--- Given information ---
* * *

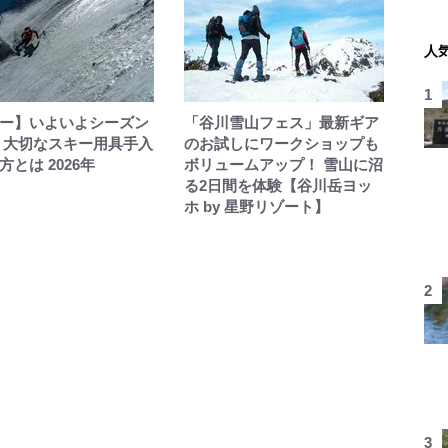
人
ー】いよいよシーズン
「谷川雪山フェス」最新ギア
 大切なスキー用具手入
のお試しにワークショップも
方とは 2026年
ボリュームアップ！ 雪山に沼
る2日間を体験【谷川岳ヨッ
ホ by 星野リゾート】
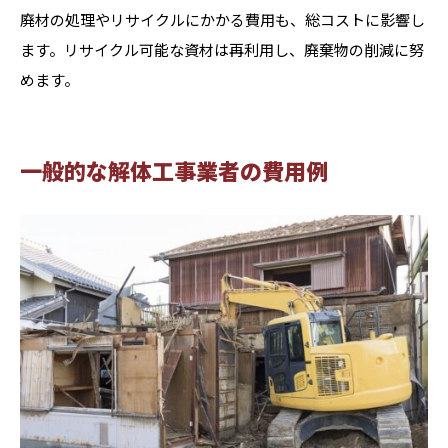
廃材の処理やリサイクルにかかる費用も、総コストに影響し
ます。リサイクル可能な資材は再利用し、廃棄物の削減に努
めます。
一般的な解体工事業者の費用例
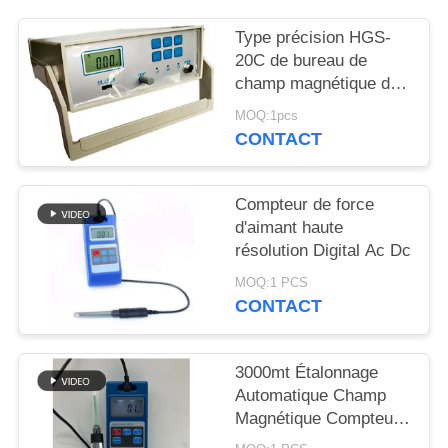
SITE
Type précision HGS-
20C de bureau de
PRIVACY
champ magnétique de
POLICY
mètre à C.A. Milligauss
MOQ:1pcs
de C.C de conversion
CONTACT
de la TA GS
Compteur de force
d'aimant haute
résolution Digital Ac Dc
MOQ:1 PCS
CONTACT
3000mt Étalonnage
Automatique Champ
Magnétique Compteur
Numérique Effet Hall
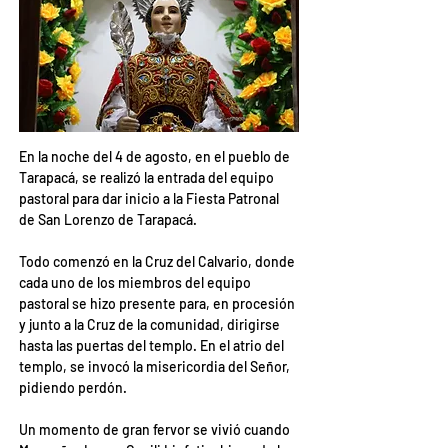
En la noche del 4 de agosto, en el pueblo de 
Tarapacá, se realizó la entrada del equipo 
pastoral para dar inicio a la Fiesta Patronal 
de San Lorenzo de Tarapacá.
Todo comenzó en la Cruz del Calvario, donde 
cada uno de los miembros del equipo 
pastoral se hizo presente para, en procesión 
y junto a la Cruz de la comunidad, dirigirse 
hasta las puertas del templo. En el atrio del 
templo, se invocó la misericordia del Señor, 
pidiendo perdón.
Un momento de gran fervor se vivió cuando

* * *

--- Work instruction ---
None of the pictures should be reproduced; all other material above must be set down exactly.

--- Exercise output ---
人
ー】いよいよシーズン
「谷川雪山フェス」最新ギア
 大切なスキー用具手入
のお試しにワークショップも
方とは 2026年
ボリュームアップ！ 雪山に沼
る2日間を体験【谷川岳ヨッ
ホ by 星野リゾート】
廃材の処理やリサイクルにかかる費用も、総コストに影響し
ます。リサイクル可能な資材は再利用し、廃棄物の削減に努
めます。
一般的な解体工事業者の費用例
SITE
Type précision HGS-
20C de bureau de
PRIVACY
champ magnétique de
POLICY
mètre à C.A. Milligauss
MOQ:1pcs
de C.C de conversion
CONTACT
de la TA GS
Compteur de force
d'aimant haute
résolution Digital Ac Dc
MOQ:1 PCS
CONTACT
3000mt Étalonnage
Automatique Champ
Magnétique Compteur
Numérique Effet Hall
En la noche del 4 de agosto, en el pueblo de 
Tarapacá, se realizó la entrada del equipo 
pastoral para dar inicio a la Fiesta Patronal 
de San Lorenzo de Tarapacá.
Todo comenzó en la Cruz del Calvario, donde 
cada uno de los miembros del equipo 
pastoral se hizo presente para, en procesión 
y junto a la Cruz de la comunidad, dirigirse 
hasta las puertas del templo. En el atrio del 
templo, se invocó la misericordia del Señor, 
pidiendo perdón.
Un momento de gran fervor se vivió cuando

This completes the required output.